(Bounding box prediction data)
-=-=-=-=-

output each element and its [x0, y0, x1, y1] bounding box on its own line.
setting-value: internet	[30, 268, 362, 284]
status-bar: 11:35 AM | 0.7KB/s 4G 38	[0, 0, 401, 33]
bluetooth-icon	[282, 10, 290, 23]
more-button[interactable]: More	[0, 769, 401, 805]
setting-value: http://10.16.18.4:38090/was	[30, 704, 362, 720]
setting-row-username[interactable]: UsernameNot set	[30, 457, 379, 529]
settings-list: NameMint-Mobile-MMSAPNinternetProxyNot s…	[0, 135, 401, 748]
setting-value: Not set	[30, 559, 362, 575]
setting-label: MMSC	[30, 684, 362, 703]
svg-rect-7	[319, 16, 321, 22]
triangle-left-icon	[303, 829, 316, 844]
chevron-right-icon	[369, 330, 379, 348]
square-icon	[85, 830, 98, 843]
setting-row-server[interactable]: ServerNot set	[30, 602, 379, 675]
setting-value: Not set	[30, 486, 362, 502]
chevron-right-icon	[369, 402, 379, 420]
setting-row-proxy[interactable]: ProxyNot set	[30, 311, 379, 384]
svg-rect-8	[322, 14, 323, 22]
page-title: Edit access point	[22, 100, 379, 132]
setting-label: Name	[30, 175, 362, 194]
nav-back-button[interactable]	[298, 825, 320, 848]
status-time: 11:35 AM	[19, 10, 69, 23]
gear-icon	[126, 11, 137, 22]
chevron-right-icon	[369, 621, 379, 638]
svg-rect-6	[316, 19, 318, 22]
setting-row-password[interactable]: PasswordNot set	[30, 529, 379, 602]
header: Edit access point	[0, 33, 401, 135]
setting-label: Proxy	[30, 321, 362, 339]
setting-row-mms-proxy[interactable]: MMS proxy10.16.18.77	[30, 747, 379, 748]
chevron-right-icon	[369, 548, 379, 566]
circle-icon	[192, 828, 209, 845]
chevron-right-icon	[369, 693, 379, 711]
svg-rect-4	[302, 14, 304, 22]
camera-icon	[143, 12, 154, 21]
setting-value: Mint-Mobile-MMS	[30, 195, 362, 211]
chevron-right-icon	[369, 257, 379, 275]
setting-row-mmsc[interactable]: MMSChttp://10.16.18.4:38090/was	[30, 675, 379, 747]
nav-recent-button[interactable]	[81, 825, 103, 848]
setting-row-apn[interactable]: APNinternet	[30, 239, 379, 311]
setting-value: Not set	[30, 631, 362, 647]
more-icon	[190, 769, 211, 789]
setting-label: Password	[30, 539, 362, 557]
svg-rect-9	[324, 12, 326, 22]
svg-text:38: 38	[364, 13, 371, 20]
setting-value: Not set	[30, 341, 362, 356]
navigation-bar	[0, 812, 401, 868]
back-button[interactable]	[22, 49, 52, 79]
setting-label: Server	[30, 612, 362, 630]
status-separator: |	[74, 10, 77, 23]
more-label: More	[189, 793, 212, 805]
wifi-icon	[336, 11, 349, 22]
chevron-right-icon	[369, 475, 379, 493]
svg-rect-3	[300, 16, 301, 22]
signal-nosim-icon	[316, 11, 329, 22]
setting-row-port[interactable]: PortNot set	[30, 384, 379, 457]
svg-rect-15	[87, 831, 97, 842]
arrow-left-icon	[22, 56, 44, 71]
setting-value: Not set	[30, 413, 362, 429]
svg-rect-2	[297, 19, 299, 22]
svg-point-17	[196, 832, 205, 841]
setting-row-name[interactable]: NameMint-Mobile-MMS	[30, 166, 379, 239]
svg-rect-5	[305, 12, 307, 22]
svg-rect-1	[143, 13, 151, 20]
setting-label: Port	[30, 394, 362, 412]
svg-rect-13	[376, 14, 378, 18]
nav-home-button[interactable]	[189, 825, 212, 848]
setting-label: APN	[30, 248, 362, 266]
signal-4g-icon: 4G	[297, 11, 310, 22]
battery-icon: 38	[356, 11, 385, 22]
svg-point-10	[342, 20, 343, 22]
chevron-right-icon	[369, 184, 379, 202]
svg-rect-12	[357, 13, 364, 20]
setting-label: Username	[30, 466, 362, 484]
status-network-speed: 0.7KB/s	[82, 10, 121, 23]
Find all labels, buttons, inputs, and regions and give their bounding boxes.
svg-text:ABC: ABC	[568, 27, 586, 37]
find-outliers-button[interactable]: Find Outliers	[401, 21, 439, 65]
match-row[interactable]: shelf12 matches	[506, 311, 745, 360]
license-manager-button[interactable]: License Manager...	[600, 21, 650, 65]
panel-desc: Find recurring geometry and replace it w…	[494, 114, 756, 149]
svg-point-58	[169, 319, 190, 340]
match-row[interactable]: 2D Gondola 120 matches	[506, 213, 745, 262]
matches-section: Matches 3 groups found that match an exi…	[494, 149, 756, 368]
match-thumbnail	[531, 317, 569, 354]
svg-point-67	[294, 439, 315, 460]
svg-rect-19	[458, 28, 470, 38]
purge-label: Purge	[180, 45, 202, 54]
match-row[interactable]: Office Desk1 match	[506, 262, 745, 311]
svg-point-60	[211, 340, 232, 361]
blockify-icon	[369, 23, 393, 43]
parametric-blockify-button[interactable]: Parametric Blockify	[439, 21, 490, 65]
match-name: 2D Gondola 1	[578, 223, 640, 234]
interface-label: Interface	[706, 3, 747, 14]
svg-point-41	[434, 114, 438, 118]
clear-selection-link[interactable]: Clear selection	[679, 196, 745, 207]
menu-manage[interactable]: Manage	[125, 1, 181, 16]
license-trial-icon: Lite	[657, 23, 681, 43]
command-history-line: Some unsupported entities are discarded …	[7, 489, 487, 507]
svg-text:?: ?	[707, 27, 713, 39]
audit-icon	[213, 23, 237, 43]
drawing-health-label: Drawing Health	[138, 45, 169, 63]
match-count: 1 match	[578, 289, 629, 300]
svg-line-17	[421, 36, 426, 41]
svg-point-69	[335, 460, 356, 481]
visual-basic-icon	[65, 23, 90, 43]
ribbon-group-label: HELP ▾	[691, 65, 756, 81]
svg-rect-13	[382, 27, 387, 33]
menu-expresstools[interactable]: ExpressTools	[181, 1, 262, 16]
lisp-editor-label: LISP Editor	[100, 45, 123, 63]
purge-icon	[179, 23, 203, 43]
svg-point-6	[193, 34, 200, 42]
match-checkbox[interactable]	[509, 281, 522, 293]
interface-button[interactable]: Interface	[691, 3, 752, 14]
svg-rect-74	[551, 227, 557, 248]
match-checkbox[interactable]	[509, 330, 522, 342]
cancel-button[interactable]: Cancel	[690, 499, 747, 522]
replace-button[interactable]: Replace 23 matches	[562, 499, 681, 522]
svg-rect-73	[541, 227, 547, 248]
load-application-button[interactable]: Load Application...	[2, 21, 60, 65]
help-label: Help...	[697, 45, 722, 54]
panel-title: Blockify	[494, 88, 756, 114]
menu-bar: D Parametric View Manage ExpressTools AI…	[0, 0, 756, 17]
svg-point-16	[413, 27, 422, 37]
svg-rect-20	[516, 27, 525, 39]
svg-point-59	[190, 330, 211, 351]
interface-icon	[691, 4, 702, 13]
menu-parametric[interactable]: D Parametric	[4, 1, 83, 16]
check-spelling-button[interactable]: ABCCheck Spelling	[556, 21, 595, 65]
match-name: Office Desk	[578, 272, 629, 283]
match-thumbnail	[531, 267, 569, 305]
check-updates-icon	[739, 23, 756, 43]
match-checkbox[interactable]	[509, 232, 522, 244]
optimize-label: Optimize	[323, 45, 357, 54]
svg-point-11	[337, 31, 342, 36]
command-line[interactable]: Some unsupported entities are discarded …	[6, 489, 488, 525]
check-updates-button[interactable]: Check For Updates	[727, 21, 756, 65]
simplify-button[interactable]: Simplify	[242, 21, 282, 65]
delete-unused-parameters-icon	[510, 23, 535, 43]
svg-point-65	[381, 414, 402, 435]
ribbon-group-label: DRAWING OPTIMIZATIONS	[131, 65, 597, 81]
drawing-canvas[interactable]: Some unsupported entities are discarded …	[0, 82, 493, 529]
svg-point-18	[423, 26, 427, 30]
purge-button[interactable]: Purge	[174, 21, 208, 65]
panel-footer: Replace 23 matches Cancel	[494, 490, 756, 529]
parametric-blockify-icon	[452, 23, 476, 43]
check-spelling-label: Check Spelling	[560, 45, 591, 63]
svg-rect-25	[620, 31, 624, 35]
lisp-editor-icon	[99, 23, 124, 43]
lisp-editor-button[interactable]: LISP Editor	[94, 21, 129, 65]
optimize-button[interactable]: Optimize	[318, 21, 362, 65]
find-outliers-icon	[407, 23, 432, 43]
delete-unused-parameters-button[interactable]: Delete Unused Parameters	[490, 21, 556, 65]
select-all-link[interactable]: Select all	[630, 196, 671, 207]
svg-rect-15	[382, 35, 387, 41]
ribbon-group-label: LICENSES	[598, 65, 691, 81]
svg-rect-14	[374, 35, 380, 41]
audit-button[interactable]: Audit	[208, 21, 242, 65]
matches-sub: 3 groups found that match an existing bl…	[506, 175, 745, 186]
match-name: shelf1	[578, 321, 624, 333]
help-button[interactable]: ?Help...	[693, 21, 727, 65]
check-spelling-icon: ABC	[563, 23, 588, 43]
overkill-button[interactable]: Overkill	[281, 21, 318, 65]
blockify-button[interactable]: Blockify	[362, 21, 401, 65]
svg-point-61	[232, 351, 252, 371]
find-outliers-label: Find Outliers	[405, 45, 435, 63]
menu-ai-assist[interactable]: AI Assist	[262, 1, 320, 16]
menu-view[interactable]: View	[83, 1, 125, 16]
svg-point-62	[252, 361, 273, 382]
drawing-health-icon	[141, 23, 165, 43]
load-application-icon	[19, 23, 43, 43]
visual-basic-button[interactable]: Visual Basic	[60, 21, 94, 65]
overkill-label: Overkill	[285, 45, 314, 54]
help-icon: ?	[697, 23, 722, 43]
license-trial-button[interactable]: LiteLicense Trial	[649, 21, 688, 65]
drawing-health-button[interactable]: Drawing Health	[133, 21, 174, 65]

-=-=-=-=-

● **Task brief**:
Lines from the entries that contain the string "interface" are what must be copied.

● **Expected answer**:
interface-label: Interface	[706, 3, 747, 14]
interface-button[interactable]: Interface	[691, 3, 752, 14]
interface-icon	[691, 4, 702, 13]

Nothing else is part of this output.